USFWS addressed two key questions as the process was engineered: Will basing frameworks on the prior year’s population survey render them less fitting? And will the system force USFWS to issue tighter regulations?
“We deeply explored those concerns,” Richkus said. “We did extensive harvest modeling and duck production simulations, including simulations of poor nesting seasons, and the models performed very well. [The new process] won’t have applicable risk for waterfowl species or cause us to be more conservative with our regulations. Management decisions will continue to balance the needs our hunting constituency with those of the resource to provide maximum hunting opportunities.”
2016-2017 Seasons and Bag Limits
Duck hunters in all four flyways will again enjoy liberal season dates: 60 days in the Atlantic and Mississippi flyways, 74 days in the Central Flyway and 107 days in the Pacific Flyway. The frameworks include a seven-duck limit in the Pacific Flyway, and a six-duck limit across all others. Liberal goose seasons remain largely unchanged, and a 16-day teal season is again proposed for the Atlantic, Mississippi and Central flyways.

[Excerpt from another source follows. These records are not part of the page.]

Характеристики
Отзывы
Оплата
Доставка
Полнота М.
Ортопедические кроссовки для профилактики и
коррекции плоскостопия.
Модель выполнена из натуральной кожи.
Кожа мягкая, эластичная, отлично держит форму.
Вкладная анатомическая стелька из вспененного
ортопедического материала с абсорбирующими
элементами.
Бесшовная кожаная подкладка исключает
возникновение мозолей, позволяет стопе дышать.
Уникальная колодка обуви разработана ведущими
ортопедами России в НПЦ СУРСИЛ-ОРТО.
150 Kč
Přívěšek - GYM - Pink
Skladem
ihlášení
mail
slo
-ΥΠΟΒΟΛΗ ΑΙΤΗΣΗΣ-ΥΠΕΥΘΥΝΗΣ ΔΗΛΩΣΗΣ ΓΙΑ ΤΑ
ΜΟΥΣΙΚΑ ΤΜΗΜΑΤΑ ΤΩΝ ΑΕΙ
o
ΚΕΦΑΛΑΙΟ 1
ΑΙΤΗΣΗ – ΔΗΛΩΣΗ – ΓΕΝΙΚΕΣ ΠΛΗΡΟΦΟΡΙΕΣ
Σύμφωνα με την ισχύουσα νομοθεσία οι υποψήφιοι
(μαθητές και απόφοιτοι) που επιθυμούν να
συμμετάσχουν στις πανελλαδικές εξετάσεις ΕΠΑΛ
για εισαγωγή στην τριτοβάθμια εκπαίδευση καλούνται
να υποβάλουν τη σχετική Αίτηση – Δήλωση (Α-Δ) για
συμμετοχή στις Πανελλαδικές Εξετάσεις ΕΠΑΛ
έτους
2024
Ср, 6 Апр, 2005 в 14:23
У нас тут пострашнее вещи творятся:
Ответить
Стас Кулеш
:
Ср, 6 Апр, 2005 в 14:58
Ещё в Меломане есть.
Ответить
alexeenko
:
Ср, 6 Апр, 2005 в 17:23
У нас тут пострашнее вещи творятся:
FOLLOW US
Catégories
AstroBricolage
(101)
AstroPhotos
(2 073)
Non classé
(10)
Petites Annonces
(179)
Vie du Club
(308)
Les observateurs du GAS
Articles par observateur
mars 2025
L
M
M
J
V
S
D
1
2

Most species-specific bag limits mirror last season. Two pintails, two canvasbacks and two redheads are allotted nationwide. Four mallards may be shot in the Atlantic and Mississippi flyways, five in the Central and seven in the Pacific, only two of which may be hens. The limit on bluebills is three in all flyways except the Atlantic, where two are permitted.
Big changes are in store, however, for Atlantic Flyway sea duck hunters. In response to data suggesting over-harvest, Special Sea Duck Areas will no longer offer extended dates and limits. Expect a 60-day season and five-duck limit.